ASI, SACCOCCIA: SI PUÒ GIÀ DIRE CHE BEYOND È STATA UN SUCCESSONE

Benvenuto a bordo Presidente!”. Con queste parole l’astronauta Luca Parmitano ha salutato il presidente del Consiglio Giuseppe Conte, nel collegamento tra la Stazione Spaziale Internazionale – ISS e Palazzo Chigi avvenuta lo scorso 10 gennaio.

A meno di 3 settimane dal suo rientro a Terra, previsto il 6 febbraio, l’astronauta dell’Agenzia Spaziale Europea – ESA ha parlato di “un’Italia spaziale sul podio”.

Nel suo discorso, il Presidente Conte ha ricordato l’impegno dell’Italia nel settore spaziale, il riordino della governance delle relative politiche, avvenuto con una legge del 2018, e gli investimenti effettuati.

“L’efficacia della nuova governance ha consentito all’Italia, con la sottoscrizione di ben 2,282 miliardi di euro, di superare il record storico di contribuzione e di mantenere la posizione di III Paese contributore nello scorso Consiglio Ministeriale dell’ESA a Siviglia – Ha detto il Presidente nel suo intervento -. Anche in questo settore però abbiamo la consapevolezza dell’importanza di fare squadra, fare sistema, tra istituzioni e filiera industriale.
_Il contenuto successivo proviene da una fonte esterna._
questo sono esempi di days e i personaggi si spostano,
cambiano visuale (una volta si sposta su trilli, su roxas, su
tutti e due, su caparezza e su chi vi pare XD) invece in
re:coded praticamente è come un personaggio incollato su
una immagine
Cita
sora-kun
Solo così sarà possibile conseguire gli obiettivi di crescita ed occupazione che il settore spaziale può offrire, quale volano per lo sviluppo e l’innovazione”.

Per il Presidente dell’Agenzia Spaziale Italiana, Giorgio Saccoccia, ci sono già tutti gli elementi per dire che la missione Beyondè stata un successone e una collezione di primati” perché Parmitanoè stato il primo italiano al comando della Stazione Spaziale e il primo astronauta non americano ad avere il comando di una passeggiata spaziale”.

“È stata missione dei primati – ha concluso Saccoccia – perché le attività extra-veicolari di Parmitano, organizzate per installare una nuova pompa di raffreddamento al cacciatore di antimateria Ams – Alpha Magnetic Spectrometer, sono state particolarmente importanti in quanto lo strumento non era stato progettato per essere riparato”.